Entstehungsdatum: 21. Juni 1518.
Handschrift: Staatsarchiv Zürich, E II 339, fol. 15.
Ausgabe: Huldreich Zwinglis sämtliche Werke, Bd. 7, hg. von E. Egli/G. Finsler, Leipzig, Heinsius, 1911, Nr. 38, 87-90 (lat. Text ohne Anm. auch hier: https://www.irg.uzh.ch/static/zwingli-briefe/?n=Brief.38).
Valentin Tschudi wurde am 14. Dezember 1499 in Glarus geboren, wo er ein Vorzugsschüler Ulrich Zwinglis war, der damals (1506-1516) dort als Priester wirkte und nebenbei eine ganze Reihe junger Glarner auf den Universitätsbesuch vorbereitete. 1512-1513 studierte Tschudi bei Vadian in Wien, 1513 in Pavia, 1515 in Basel bei Glarean, schliesslich 1517-1521 in Paris, wo er wiederum Unterricht von Glarean erhielt. Ab 1522 bis zu seinem pestbedingten Tod am 8. Dezember 1555 wirkte er als Pfarrer in seiner Heimat. Seine pastorale Tätigkeit fiel damit in die Zeit von Reformation und katholischer Reform. In Glarus konnte anders als in anderen Orten der Eidgenossenschaft keine der beiden Religionsparteien einen endgültigen Sieg erringen; auch wenn die Katholiken zur Minderheit wurden, räumte ihnen der Erste Landesvertrag vom 21. November 1532 besondere Rechte ein. In den kriegerischen Auseinandersetzungen der alt- und neugläubigen Orte verhielt sich Glarus aufgrund seiner bikonfessionellen Verhältnisse neutral, im Inneren gab es aber immer wieder Unstimmigkeiten (Bilderstürme von 1528; Abschaffung des katholischen Kultus in einigen Gemeinden). Valentin Tschudi bemühte sich im konfessionellen Konflikt um eine ausgleichende Position (im Sinne einer via media) und predigte bis zu seinem Tod für Anhänger beider Konfessionen; bis zu seiner Heirat im Jahr 1530 und der daraus resultierenden Suspension vom Priesteramt zelebrierte er zudem für die Glarner Katholiken die Messe. Er verfasste eine annalistische Chronik über die glarnerischen Reformationsereignisse der Jahre 1522-1533, die ein wichtiges historisches Zeugnis ist. Nicht mehr miterleben musste er den massgeblich von seinem Cousin Aegidius Tschudi als Landammann (1558-1560) unterstützten Versuch einer Rekatholisierung des gesamten Glarus durch die bei der alten Kirche gebliebenen fünf inneren Orte, der 1559-1564 fast zu kriegerischen Auseinandersetzungen führte (Glarnerhandel), die erst durch einen Zweiten Landesvertrag verhindert wurden, der die Parität der beiden Religionsparteien festschrieb.

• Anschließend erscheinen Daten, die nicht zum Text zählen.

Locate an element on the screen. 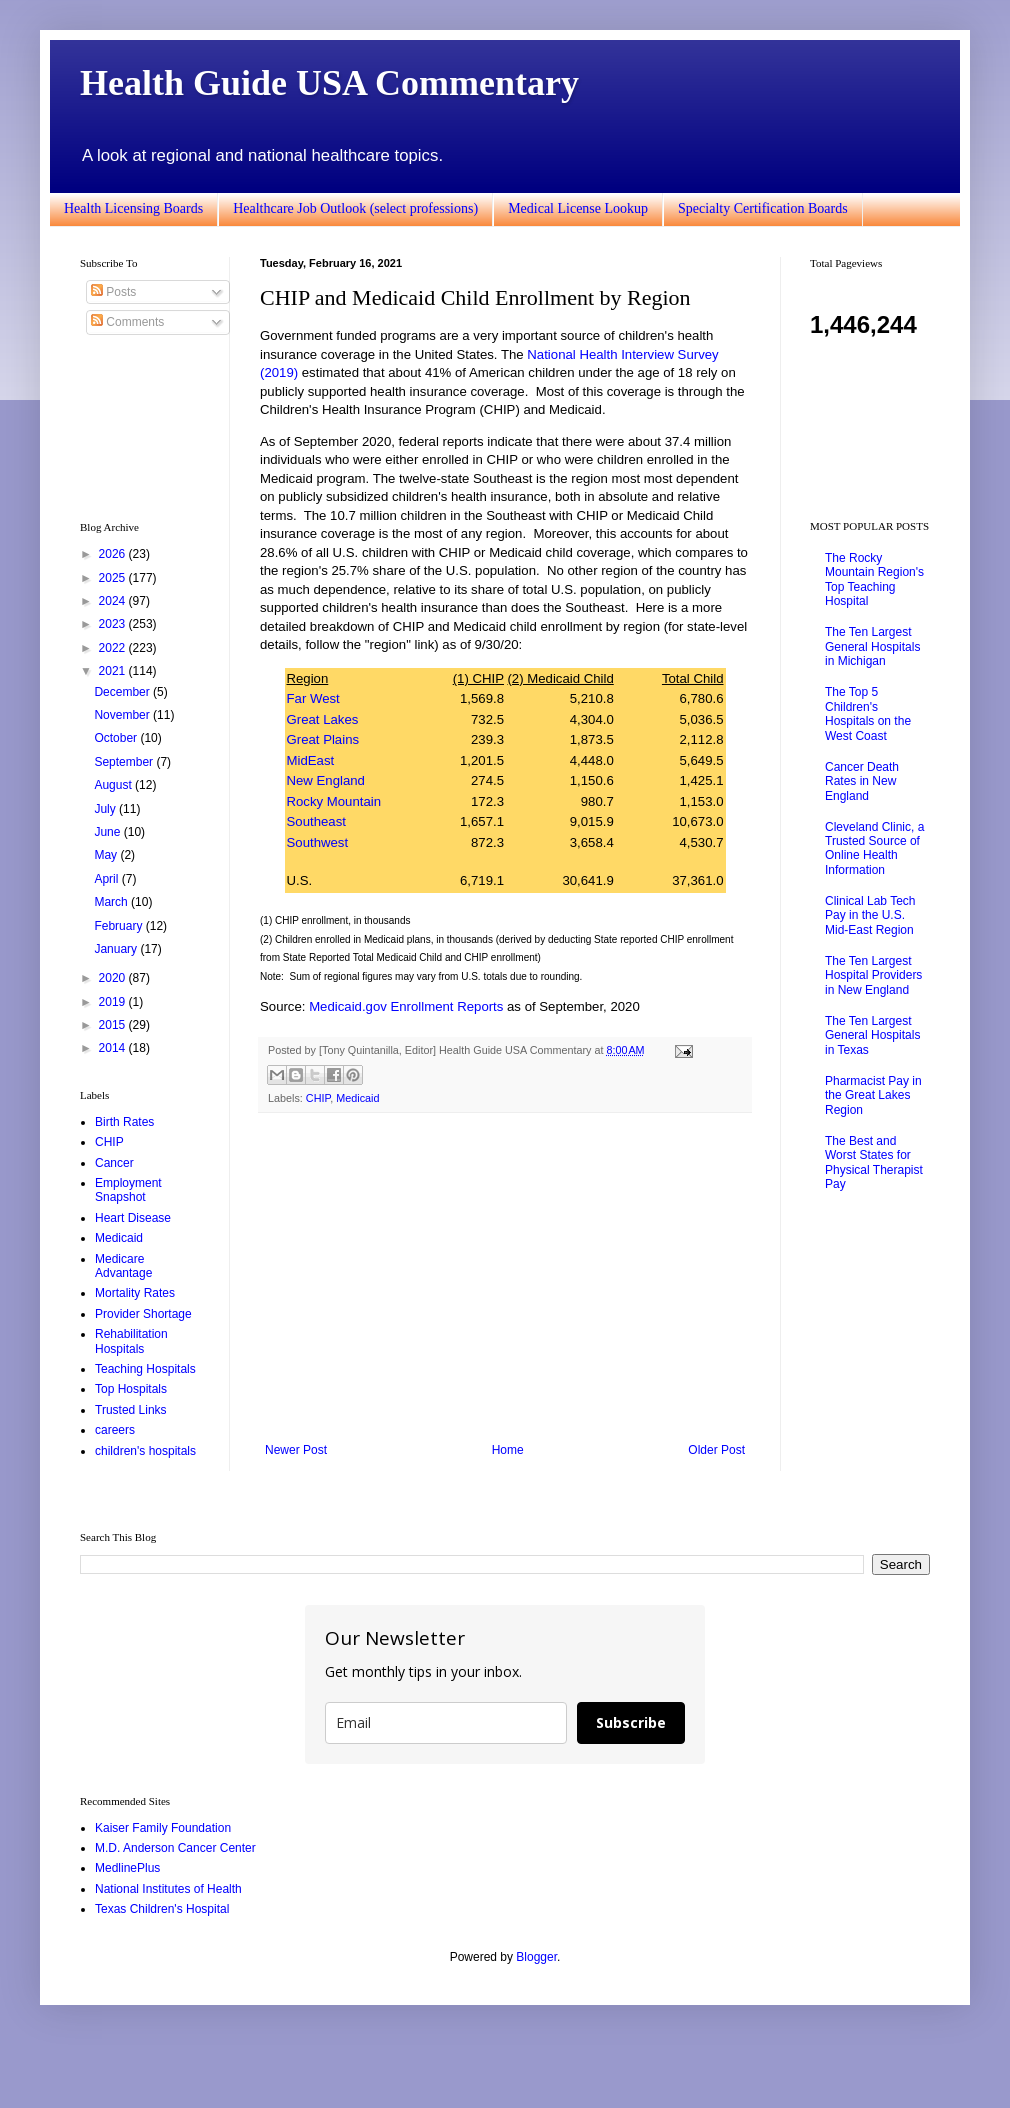 Image resolution: width=1010 pixels, height=2108 pixels. Great Plains is located at coordinates (323, 739).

Den hier präsentierten Brief schrieb Tschudi am 21. Juni 1518 als Achtzehnjähriger während seiner Pariser Studienzeit an Ulrich Zwingli, der damals bereits knapp zwei Jahre als Leutpriester und Prediger in Einsiedeln wirkte. Es ist wohlgemerkt der Humanist Zwingli, an den er sich wendet; der Reformator Zwingli war noch nicht hervorgetreten. Dass Tschudi sich derart freundschaftlich und enthusiastisch an seinen früheren Lehrer schreibt, deutet darauf hin, dass dieser über pädagogisches Talent verfügte und der Unterricht Tschudi keineswegs in negativer Erinnerung geblieben war; auch mit anderen seiner früheren Studenten (darunter Glarean) hat Zwingli Briefwechsel geführt und sich von ihnen über ihre Studienfortschritte (oder schliesslich auch von ihnen selbst gehaltene Lehrveranstaltungen) an auswärtigen Hochschulen informieren lassen. Es sagt viel aus, dass das geistliche Amt Zwinglis in diesem Brief nicht einmal erwähnt wird: Tschudi adressiert ihn an «Ulrich Zwingli, einen eifrigen Rächer der Wissenschaft, seinen allerliebsten Lehrer»; diese Akzentsetzung verbindet dieses Schreiben mit den meisten Briefen, die frühere Schüler an Zwingli schrieben. Nur gegen Ende hin schlägt Tschudi leise prononciert christliche Töne an, wenn er den Pariser Scholastikern vorwirft, ihre Disputationen hätten nichts mit Christus zu tun, und sie vernachlässigten die Kirchenväter. Doch damit ist man schon beim Inhalt des Schreibens.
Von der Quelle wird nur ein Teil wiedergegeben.